Today we continue our journey looking at win totals from 16 to 20. I used a blend of dominance, historical significance, and who a wrestler beat to make my choices. Win totals can be a little tricky to confirm, especially for older wrestlers, but using Jay Hammond’s historical work and school websites among other sources, this is what I came up with. We’ll be rolling out the list in increments of five throughout the fall so be on the lookout.
Dan Hodge (Oklahoma), 177, 1957
By the time Hodge was a senior, he had already been to the Olympics twice, earning a silver medal in 1956. His final year at the college level was his most dominant despite already having set a high standard. The Sooner pinned 15 of his 16 opponents, only an 8-2 decision in the NCAA semi-finals over fourth-seeded John Dustin (Oregon State) kept him from perfection, en route to claiming his third 177-pound title, capping an undefeated career. Hodge’s 1957 pin percentage remains the best ever recorded in program history in front of his 1956 season which sits second.

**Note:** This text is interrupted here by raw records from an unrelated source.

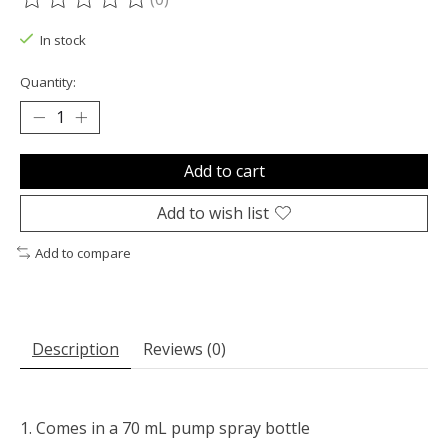
The rating of this product is
0
out of 5
In stock
Quantity:
Add to cart
Add to wish list
Add to compare
Description
Reviews (0)
Comes in a 70 mL pump spray bottle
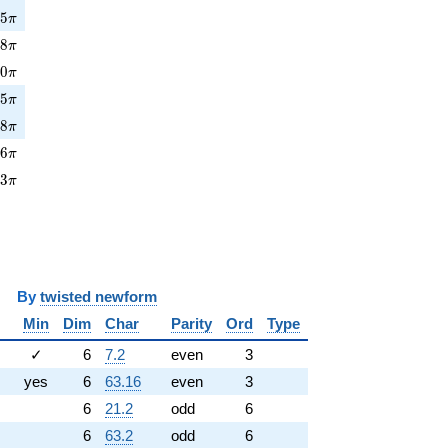
5\pi
7
5
π
8\pi
3
8
π
0\pi
0
0
π
5\pi
4
5
π
8\pi
7
8
π
6\pi
2
6
π
3\pi
9
3
π
y
twisted newform
Min
Dim
Char
Parity
Ord
Type
✓
6
7.2
even
3
yes
6
63.16
even
3
6
21.2
odd
6
6
63.2
odd
6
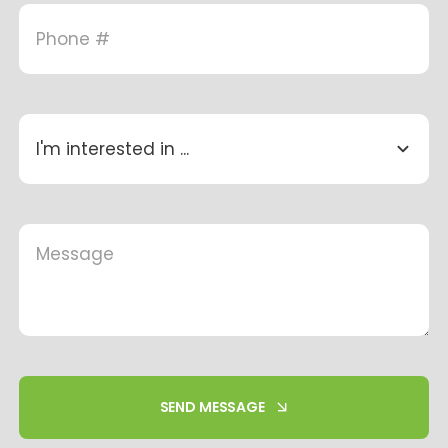
SEND MESSAGE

Kyle Snyder (Ohio State), 285, 2017
When Snyder’s junior year at Ohio State began, he already held the world and Olympic titles at 97 kg in addition to the NCAA heavyweight crown he won in March of 2016. Despite wrestling another international slate that kept him out of the Buckeye lineup at times, Snyder was dominant, winning 13 of his 17 matches by bonus points and scoring at least 13 points in all but two of his matches that did not end by fall. His amazing run was punctuated by a highlight reel moment when he picked Connor Medbery (Wisconsin) up completely off the mat during their finals match on his way to a takedown and a 6-3 win.

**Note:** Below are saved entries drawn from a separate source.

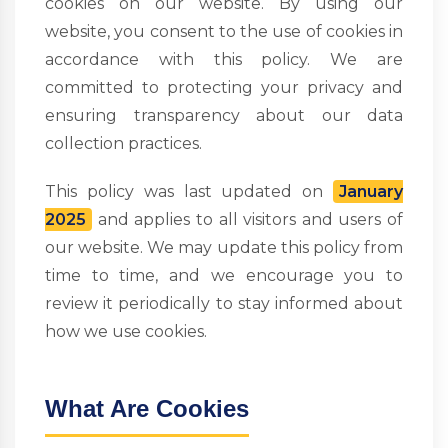
cookies on our website. By using our
website, you consent to the use of cookies in
accordance with this policy. We are
committed to protecting your privacy and
ensuring transparency about our data
collection practices.
This policy was last updated on
January
2025
and applies to all visitors and users of
our website. We may update this policy from
time to time, and we encourage you to
review it periodically to stay informed about
how we use cookies.
What Are Cookies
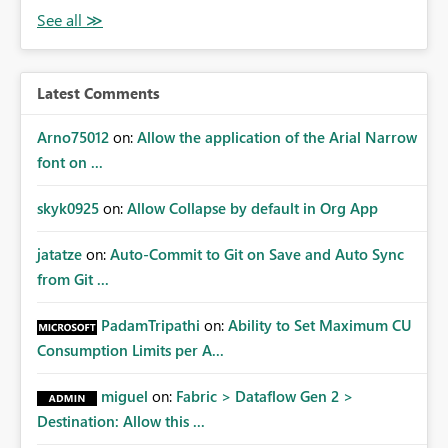
Latest Comments
Arno75012
on:
Allow the application of the Arial Narrow
font on ...
skyk0925
on:
Allow Collapse by default in Org App
jatatze
on:
Auto-Commit to Git on Save and Auto Sync
from Git ...
PadamTripathi
on:
Ability to Set Maximum CU
Consumption Limits per A...
miguel
on:
Fabric > Dataflow Gen 2 >
Destination: Allow this ...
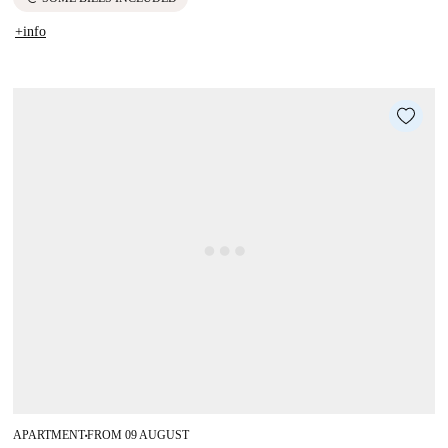
+info
APARTMENT
FROM 09 AUGUST
■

Jack Brisco (Oklahoma State), 191, 1965
The first native American to win an NCAA wrestling title, Brisco rebounded from a loss in the 1964 finals, his only college loss, to Harry Houska (Ohio), pinning three of his five opponents at the NCAA tournament during his flawless 1965 championship run. His win in the 191-pound final, by fall over Dan Pernat (Wisconsin), kept Oklahoma State alive for the team title and ensured the race would come down to the heavyweight final for the first time ever. However, when Jim Nance (Syracuse) beat Russ Winer (Oklahoma State), Iowa State took their first official team crown. Brisco would go on to have a long career as a professional wrestler.

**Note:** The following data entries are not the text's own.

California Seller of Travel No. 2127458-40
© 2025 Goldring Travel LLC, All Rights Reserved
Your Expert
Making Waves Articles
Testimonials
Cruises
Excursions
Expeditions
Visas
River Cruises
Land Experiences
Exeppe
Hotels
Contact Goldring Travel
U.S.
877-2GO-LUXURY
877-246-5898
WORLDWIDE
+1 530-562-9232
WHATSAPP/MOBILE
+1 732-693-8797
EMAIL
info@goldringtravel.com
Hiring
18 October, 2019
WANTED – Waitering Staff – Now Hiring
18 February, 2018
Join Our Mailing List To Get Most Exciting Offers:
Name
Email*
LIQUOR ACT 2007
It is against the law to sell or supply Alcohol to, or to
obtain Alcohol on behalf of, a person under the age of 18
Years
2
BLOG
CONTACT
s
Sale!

Eddie Eichelberger (Lehigh), 147, 1955
After losing to three-time national champion Myron Roderick (Oklahoma State) at 137 in 1954, Eichelberger moved up to 147 at the 1955 NCAA tournament and completed a stellar season that saw him pin 14 of his 19 opponents, including four of five at the championship event. Using an innovative variant of the Granby Roll to put opponents on their back, Eichelberger was named Outstanding Wrestler, combining with his coach, Gerry Leeman, to become the first head coach/wrestler duo to have both won the award. Eddie’s 14 falls still rank second on Lehigh’s all-time single-season list. His pinning percentage from 1955 sits fourth all-time. Eichelberger would storm to another perfect season in 1956, ending his college career on a 40 match winning streak.
Gray Simons (Lock Haven), 115, 1962
After a fifth-place finish at the 1960 Olympics during which he took down defending world champion Ali Aliyev (USSR), who would go on to win five such titles, Simons returned to Lock Haven and was flawless as a junior in 1961. His senior season saw him extend his collegiate winning streak to 84 matches, become the first four-time NAIA champion, winning the Outstanding Wrestler award in each of those tournaments, then cap his career with his third NCAA title, winning his sixth OW at a national championship overall. After another trip to the Olympics in 1964, Simons enjoyed a long, successful coaching career at Lock Haven, Indiana State, Tennessee, where he led the team to an eighth-place finish in 1985 before the program was dropped in 1986, and finally Old Dominion.